Ironically, on the same day, the interview took place with Wilson, detectives found Butts’ car parked at his grandmother’s residence in Milledgeville.

“I arrested Butts at that residence after finding him hiding behind his grandmother’s dresses in her bedroom closet,” Sills said. “He refused to talk or to make any statement to us, thereafter.”

Sills said Donovan Parks worked full-time as a state corrections officer and part-time at a grocery store.

“Donovan was a fine, young Christian man with no criminal record, who to my knowledge, only made two mistakes in his short life,” Sills said. “One, he worked hard and acquired a nice automobile, a car that hoodlums wanted. Two, on his way home from church, he generously gave what he thought would be nothing more than a ride home to a couple of guys.”

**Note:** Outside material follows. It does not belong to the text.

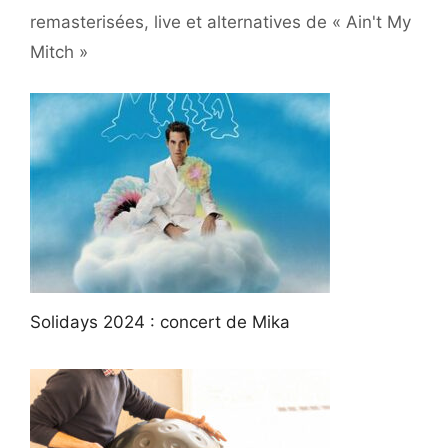
remasterisées, live et alternatives de « Ain't My
Mitch »
Solidays 2024 : concert de Mika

Sills said in his letter that Wilson has lived a continuous life of crime.

“He has demonstrated no respect for the law and astonishingly no respect for life itself,” Sills said. “He sought out the police to help him find a cousin before the blood of Donovan Parks had dried on the street that night. He casually discussed a pending case against [him] with the solicitor general in the prosecutor’s office, while having 20 something bags of marijuana in his pocket.

“I submit to you that his (Wilson’s) greatest legacy besides the crimes he perpetrated under your consideration today (Wednesday) was that he will be remembered as the father of gang activity in Milledgeville, Ga.,” Sills said. “An insidious tumor brought up by him in the community, which has metastasized to a point where random drive-by shootings are almost a routine daily occurrence and gang activity is the single biggest public safety problem in the county.”

Sills told the Georgia Pardons and Parole Board that the sentence handed down by the jurors against Wilson was just and that it has been thoroughly vetted and upheld by all appellate courts.

“I implore you to allow this sentence to be carried out where this pestilence can be removed from Georgia once and for all,” Sills said.